Completing the Standard Mileage vs Actual Expenses section

  • Lines 23 and 24: Standard Mileage vs. Actual Expenses: ProSeries will optimize the larger deduction but you can force a method by checking box 23 or 24.

Completing the Total Car and Truck Expenses section

This section should be completed for all vehicles. Entries in this section will be used to calculate the actual expenses for the vehicle.

Completing the Vehicle Depreciation Information section

If you are claiming the standard mileage rate this section can be left blank.

  • Lines 31: Cost or basis: enter the appropriate cost or basis on line 30. Do not reduce this by percentage of business use.
  •  Line 32: Section 179 expense elected: Enter the section 179 expense deduction for vehicles placed in service both this year and in prior years., even if the vehicle was fully expensed.
  • Line 35: Prior Depreciation: enter the greater of the allowed or allowable depreciation deductions taken in prior years. Don't include any section 179 or special depreciation allowance deductions.
    • If you leave this blank, the program uses the allowable prior depreciation as shown on the Asset Life History, to compute the current year depreciation.
  • Line 36: Depreciation deduction: once you make all the required entries, the program computes the current year's depreciation deduction for this vehicle. The program automatically applies the auto limitation and posts only the allowable deduction. See Pub 463 for depreciation limits for more information.
  • Line 37: AMT prior depreciation: if there's no entry in this field, enter the greater of the allowed or allowable AMT depreciation deductions taken in prior years. Don't include any section 179 or Special Depreciation Allowance deductions.
    • If you leave this field blank, the program uses the allowable AMT prior depreciation, as shown on the Asset Life History, to compute the current year AMT depreciation deduction.

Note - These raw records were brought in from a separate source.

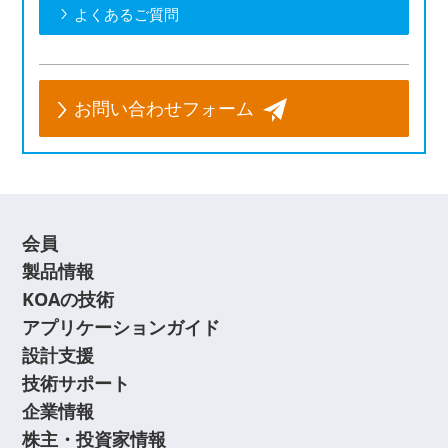
よくあるご質問
お問い合わせフォーム
会員
製品情報
KOAの技術
アプリケーションガイド
設計支援
技術サポート
企業情報
株主・投資家情報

Schedule C, Part II - Expenses, Line 9 - "Car and truck expenses" is including the Property taxes entered on Line 26b of the Car and Truck Worksheet, and the client is claiming the standard mileage rate.

Per IRS Pub. 463:

"Personal property taxes. If you itemize your deductions on Schedule A (Form 1040), you can deduct on line 5c state and local personal property taxes on motor vehicles. You can take this deduction even if you use the standard mileage rate or if you do not use the car for business.

If you are self-employed and use your car in business, you can deduct the business part of state and local personal property taxes on motor vehicles on Schedule C (Form 1040), or Schedule F (Form 1040). If you itemize your deductions, you can include the remainder of your state and local personal property taxes on the car on Schedule A (Form 1040)."